Jihad struck in New Orleans early on the morning of New Year’s Day, and while jihad attacks of that magnitude have been relatively rare in the United States, they are all too familiar in other parts of the world around this time of year. Every year during the Christmas season, Islamic jihadis take the opportunity to victimize Christians on or around one of the holiest days of the Church year. 

The international media and global “human rights” organizations generally take little or no notice, as they operate according to a paradigm in which Christians are always white oppressors and Muslims are always brown victims. Any story that doesn’t fit that narrative is swiftly consigned to the memory hole. And so as in other years, these stories were largely ignored, and the global jihad against Christians and Christianity continues virtually unopposed.
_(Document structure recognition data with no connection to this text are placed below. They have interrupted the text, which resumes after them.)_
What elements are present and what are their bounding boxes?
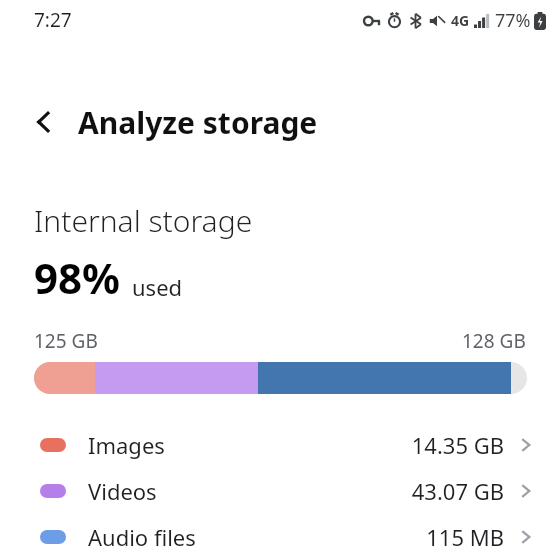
staticText: Images (88, 430, 165, 460)
button[interactable]: Images (0, 422, 560, 468)
staticText: Videos (88, 476, 157, 506)
staticText: 43.07 GB (411, 476, 504, 506)
staticText: 128 GB (462, 328, 526, 354)
staticText: Analyze storage (78, 102, 318, 143)
staticText: 7:27 (34, 7, 72, 33)
staticText: Audio files (88, 522, 196, 552)
staticText: 77% (495, 8, 531, 33)
staticText: Internal storage (34, 200, 253, 241)
button[interactable]: Back (22, 100, 66, 144)
staticText: 98% (34, 249, 120, 306)
button[interactable]: Audio files (0, 514, 560, 560)
staticText: 4G (451, 11, 470, 30)
staticText: 14.35 GB (411, 430, 504, 460)
staticText: 125 GB (34, 328, 98, 354)
button[interactable]: Videos (0, 468, 560, 514)
staticText: used (132, 272, 183, 302)
staticText: 115 MB (426, 522, 504, 552)
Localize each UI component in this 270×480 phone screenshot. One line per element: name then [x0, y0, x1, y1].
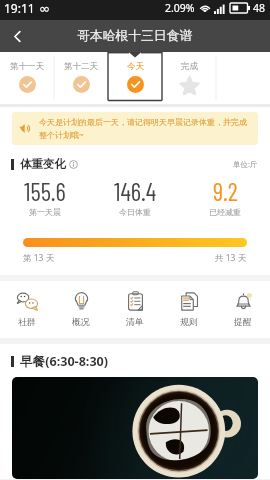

Most notoriously, on Dec. 20, Taleb Abdulmohsen, a Saudi migrant plowed his car into the Christmas Market in Magdeburg, Germany, killing five people and injuring over 200. The perpetrator, however, had claimed for years that he had left Islam and despised his former religion; German Foreign Minister Nancy Faeser consequently announced that he was “obviously Islamophobic,” and the attack is being treated as an outbreak of that dread disease.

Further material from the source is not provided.